Indian bonds weakened today after exit polls showed mixed results for the BJP at the recently held state elections and on higher oil prices after OPEC members, its allies agreed to reduce output on Friday. The 10-year benchmark bond yield rose to 7.53 % from its last close of 7.46 %. In the last three months benchmark 10-year bond yield tested a high of 8.23 % and a low of 7.37 %. The damage got extended to Rupee as well which fell to 71.41 to the dollar, weakest since November 20 2018 and sharply down from Friday’s close of 70.80. (Below chart indicating Bond Yield movement from Aug 2018 – Till today)
Exit polls are mixed where it is showing very close contest between BJP and Congress. The results of the assembly polls in five states — Chhattisgarh, Madhya Pradesh, Rajasthan, Telengana and Mizoram will be out tomorrow. Sentiment is expected to remain cautious until state election results are out.
International oil prices rose today extending gains from Friday when producer club OPEC and some non-affiliated producers agreed a supply cut of 1.2 million barrels per day from January that is 800,000 bpd reduction planned by OPEC-members and 400,000 bpd by countries not affiliated with the group.

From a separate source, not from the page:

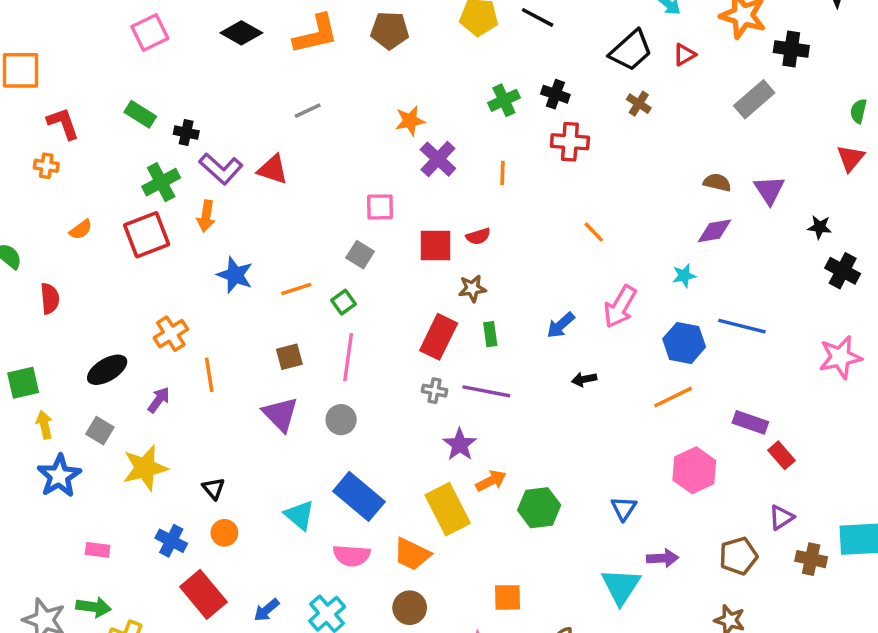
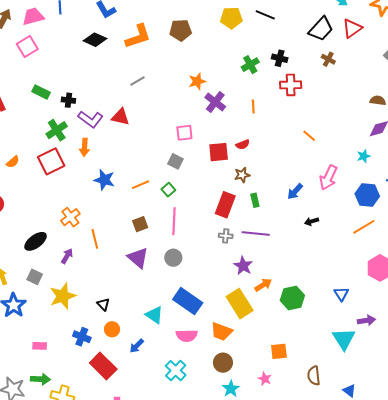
pink square: (150, 33) -> (27, 47), moved
red triangle: (685, 55) -> (352, 28), size x1.5
blue arrow: (266, 610) -> (137, 346), moved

Meanwhile, India’s current account deficit (CAD) widened to 2.9% of the GDP in the second quarter of the fiscal compared to 1.1% in the year-ago period, mainly due to a large trade deficit. The CAD was $19.1 billion during the quarter ended September 30, 2018 increasing from $6.9 billion or 1.1% of GDP in Q2 of 2017-18.
Along with exit polls, the higher oil prices and widening CAD is taking its toll on the Indian bond prices. These factors are likely to keep volatility in bond prices elevated in the near term.